/---

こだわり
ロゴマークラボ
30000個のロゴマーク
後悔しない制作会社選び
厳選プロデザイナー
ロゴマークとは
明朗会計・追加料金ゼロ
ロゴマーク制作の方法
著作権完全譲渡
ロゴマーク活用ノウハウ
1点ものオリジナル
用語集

\---
/---

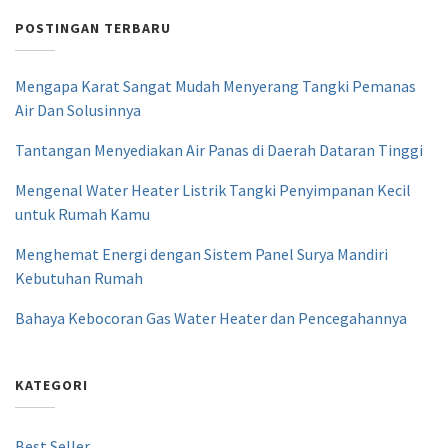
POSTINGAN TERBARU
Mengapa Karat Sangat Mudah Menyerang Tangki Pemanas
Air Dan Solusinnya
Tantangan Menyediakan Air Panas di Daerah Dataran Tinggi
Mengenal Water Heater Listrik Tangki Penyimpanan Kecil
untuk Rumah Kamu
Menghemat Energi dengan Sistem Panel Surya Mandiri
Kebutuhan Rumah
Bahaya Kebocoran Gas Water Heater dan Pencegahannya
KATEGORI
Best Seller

\---

Give an exact copy of the lines above from the line with "POSTINGAN TERBARU" up to and including the line with "Best Seller", and leave everything else out.

Solution for this exercise:
POSTINGAN TERBARU
Mengapa Karat Sangat Mudah Menyerang Tangki Pemanas
Air Dan Solusinnya
Tantangan Menyediakan Air Panas di Daerah Dataran Tinggi
Mengenal Water Heater Listrik Tangki Penyimpanan Kecil
untuk Rumah Kamu
Menghemat Energi dengan Sistem Panel Surya Mandiri
Kebutuhan Rumah
Bahaya Kebocoran Gas Water Heater dan Pencegahannya
KATEGORI
Best Seller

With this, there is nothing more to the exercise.